Back when I was a kid, I used to watch a whole lot of Saturday morning TV fare. And one day, when I was probably about six or eight years old or so, I caught a TV program about a group of people exploring space in a spaceship. This was, and is, a subject dear to my heart, and is just about bound to get my attention, so I watched it.
In the show--I don't remember what it was called--there was a scene in which the captain ordered the crew to change course, so the navigator got out a slide rule and started plotting a new course. Now, I was about six or eight at the time, as I've mentioned; I didn't yet have my first computer (in fact, microcomputers were still quite some number of years away, which probably dates me); I'd never even seen a computer, though I'd heard of them and knew that they were the size of basketball courts and used punched paper cards.
And still, that scene felt jarringly, obviously wrong to me. I had no idea what a computer might be like, and could not have hoped to describe what a computerized spacecraft might look like, but I knew that in the future, if we had faster-than-light spacecraft and we were voyaging to the stars, we were not going to be using slide rules.
Early on in the movie Avatar, there's a scene where the main character and several other newcomers to the planet load up onto a shuttle for their trip down to the surface. We see, very briefly, a shot of the shuttle's flight deck as the flight crew fires it up and gets read to descend.
As the flight crew does their thing, the instruments come to life, surrounding the pilot with a holographic heads-up display of all this instrumentation and information. Later, as he makes his final approach, part of the heads-up display slides aside to give him an unobstructed view out the cockpit window. (I cant find a shot of that particular scene, more's the pity.)
That is one of the places where this movie succeeds brilliantly, and it instantly makes every science-fiction movie that we've seen 'til now look like a bunch of blokes fumbling around with slide rules.
One of the things that separates good writing from bad writing is attention to detail. In the case of science fiction, one of the details that separates good writing from bad writing is an understanding of how people use technology.
Science fiction is not a good predictor of technology, of course; if the day comes when we have vehicles and spacecraft as capable as the ones in Avatar, they probably won't look the same, and there will probably be all sorts of things the movie missed.

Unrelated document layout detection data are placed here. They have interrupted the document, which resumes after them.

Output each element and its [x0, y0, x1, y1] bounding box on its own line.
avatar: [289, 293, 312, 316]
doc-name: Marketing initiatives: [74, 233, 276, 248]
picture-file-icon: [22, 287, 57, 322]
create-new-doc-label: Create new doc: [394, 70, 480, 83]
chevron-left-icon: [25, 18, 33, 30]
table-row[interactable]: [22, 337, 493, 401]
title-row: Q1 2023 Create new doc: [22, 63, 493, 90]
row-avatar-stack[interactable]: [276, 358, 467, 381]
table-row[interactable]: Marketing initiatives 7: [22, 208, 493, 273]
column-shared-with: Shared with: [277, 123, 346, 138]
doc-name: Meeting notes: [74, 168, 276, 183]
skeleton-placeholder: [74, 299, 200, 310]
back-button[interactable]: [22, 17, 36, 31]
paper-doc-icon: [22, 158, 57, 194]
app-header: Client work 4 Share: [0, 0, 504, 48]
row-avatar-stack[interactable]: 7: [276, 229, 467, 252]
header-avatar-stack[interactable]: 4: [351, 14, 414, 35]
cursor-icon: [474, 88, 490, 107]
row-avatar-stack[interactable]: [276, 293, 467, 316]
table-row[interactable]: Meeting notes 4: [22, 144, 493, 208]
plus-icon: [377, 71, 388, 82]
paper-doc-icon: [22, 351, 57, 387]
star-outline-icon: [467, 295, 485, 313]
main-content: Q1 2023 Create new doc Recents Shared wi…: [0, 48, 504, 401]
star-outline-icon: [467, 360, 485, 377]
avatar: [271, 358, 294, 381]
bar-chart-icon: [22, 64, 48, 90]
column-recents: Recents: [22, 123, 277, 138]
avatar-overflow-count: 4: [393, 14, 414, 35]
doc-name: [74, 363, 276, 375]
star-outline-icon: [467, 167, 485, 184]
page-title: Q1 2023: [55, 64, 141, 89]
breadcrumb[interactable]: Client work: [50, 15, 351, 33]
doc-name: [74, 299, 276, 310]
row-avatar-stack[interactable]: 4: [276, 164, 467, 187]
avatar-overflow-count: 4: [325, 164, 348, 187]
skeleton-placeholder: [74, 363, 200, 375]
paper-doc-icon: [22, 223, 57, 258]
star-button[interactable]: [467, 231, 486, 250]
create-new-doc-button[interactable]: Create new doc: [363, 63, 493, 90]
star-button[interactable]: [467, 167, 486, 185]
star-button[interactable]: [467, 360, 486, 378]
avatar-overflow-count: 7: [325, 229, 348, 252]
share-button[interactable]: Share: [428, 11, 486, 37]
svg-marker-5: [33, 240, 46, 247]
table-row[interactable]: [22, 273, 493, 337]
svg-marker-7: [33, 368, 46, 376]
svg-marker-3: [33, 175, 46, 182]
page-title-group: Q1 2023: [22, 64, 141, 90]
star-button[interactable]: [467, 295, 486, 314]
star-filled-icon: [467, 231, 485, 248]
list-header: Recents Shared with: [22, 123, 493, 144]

But on that day, I bet a shuttle pilot could watch Avatar and nod her head, and say "Yeah, I can see designing a cockpit like that," without the same sort of jarring navigating-with-a-slide-rule thing I felt watching that TV show.
This is not true of most of the rest of science fiction. Take the new, "rebooted" Star Trek, for instance. The bridge of the Enterprise is pretty and all, but it seems to my eye to be lacking a certain...functionality.

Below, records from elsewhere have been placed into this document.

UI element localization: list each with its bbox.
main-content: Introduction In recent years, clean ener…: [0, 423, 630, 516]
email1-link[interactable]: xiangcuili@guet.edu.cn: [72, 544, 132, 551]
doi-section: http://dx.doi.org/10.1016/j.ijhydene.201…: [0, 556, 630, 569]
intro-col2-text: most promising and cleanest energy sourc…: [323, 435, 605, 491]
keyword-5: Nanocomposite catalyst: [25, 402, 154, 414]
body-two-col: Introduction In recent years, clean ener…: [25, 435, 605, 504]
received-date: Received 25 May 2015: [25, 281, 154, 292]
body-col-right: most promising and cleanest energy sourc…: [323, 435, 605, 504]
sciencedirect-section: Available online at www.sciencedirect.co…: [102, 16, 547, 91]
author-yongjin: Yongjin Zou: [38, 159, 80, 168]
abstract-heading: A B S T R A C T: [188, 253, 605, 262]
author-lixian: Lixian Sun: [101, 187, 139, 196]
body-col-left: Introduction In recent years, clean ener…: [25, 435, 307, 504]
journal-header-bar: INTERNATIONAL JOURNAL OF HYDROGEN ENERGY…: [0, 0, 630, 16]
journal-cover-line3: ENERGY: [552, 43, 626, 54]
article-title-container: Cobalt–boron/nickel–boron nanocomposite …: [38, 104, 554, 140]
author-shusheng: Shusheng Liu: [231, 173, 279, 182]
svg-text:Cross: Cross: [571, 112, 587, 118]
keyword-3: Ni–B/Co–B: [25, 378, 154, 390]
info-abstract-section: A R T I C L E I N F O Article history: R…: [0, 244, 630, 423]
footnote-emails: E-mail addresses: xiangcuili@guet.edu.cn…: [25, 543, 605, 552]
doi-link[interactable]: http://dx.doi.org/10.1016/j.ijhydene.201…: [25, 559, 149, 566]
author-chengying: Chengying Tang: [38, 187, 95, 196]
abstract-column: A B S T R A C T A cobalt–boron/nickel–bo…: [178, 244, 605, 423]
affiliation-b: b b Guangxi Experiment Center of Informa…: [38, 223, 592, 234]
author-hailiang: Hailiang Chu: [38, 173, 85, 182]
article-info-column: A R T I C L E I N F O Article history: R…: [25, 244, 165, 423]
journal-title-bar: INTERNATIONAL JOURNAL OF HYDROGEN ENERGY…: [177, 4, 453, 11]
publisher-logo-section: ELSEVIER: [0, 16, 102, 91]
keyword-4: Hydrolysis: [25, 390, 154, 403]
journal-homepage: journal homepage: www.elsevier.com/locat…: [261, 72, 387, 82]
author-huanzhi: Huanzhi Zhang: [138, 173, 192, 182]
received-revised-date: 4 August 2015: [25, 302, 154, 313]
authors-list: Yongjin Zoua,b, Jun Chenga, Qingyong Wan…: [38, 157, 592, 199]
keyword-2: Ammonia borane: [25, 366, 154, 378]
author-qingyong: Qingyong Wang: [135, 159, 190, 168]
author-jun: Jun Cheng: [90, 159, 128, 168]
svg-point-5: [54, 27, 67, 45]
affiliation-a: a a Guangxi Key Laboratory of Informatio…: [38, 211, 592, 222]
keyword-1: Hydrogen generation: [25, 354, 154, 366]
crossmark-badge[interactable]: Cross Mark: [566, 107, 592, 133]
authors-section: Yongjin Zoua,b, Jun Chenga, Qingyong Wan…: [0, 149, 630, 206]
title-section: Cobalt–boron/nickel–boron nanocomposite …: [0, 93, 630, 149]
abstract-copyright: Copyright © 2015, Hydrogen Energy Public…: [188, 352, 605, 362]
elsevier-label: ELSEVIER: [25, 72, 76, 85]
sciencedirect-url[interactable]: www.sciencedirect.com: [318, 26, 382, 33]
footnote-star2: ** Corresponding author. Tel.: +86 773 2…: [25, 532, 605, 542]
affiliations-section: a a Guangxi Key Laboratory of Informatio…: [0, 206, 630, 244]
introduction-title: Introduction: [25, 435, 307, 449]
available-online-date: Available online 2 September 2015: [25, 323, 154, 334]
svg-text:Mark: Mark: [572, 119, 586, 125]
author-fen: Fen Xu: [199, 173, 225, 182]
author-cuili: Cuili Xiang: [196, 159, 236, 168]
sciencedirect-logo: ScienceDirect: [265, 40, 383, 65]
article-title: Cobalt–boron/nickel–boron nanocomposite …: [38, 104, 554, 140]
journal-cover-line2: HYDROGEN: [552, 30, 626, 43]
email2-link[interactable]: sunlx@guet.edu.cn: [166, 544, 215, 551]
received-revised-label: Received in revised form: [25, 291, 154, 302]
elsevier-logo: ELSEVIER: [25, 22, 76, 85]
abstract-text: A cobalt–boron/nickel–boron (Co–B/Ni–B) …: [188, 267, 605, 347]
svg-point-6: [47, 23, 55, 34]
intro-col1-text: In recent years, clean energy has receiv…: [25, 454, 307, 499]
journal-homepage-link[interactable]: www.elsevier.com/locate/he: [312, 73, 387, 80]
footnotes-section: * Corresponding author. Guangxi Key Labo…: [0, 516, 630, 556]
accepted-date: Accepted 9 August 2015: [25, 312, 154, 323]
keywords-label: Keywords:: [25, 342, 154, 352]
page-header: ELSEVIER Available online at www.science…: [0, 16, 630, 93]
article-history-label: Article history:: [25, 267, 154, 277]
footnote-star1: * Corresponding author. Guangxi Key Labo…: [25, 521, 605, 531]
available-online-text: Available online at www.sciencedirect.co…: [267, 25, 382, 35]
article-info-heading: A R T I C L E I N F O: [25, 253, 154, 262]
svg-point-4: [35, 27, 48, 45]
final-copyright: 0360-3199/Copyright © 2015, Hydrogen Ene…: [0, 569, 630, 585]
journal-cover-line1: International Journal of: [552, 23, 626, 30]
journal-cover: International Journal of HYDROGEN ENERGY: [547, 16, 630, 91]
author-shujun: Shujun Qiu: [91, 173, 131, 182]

Consoles that you have to stand behind. Flat, 2D control surfaces everywhere. Mechanical fixtures. Chairs without armrests. This is a set that was intended to be pretty, but was not designed with any sort of sense of how people in the future might actually use their technology. The first time I saw Avatar, that quick scene in the shuttle's flight deck brought images of the Star Trek movie painfully to mind, and I cringed. There was an idea of "Yes, this makes sense, and why can't other movies get this right?"
When I look at the bridge of the Enterprise now, it reminds me very strongly of the Lincoln Futura concept car, an outrageously expensive vehicle built in 1955 as a sort of exploration of how the future might go.

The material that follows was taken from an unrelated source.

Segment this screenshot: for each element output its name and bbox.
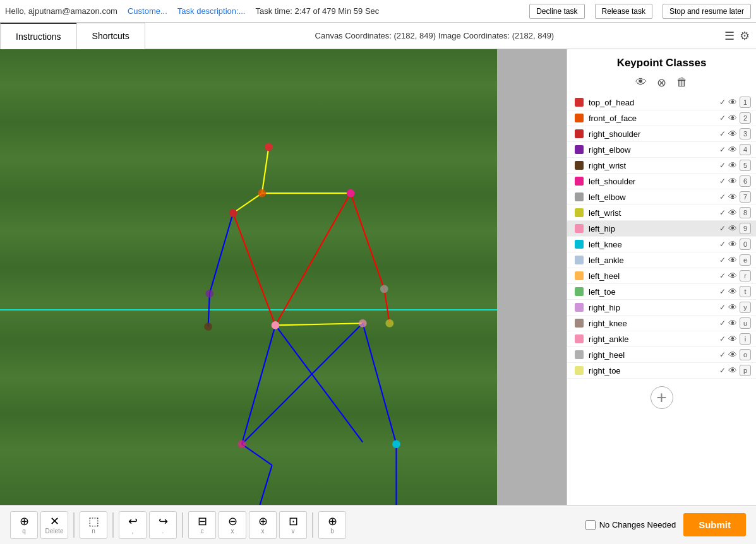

Apparently, the inability to think about how people interact with technology is not a failing unique to science fiction writers; the designers who thought this car up didn't consider the possibility that perhaps two people who are riding together might want to...talk to each other.
Storytelling, especially science fiction, often succeeds or fails on the details, and in this particular case, these are details that Avatar does very well indeed.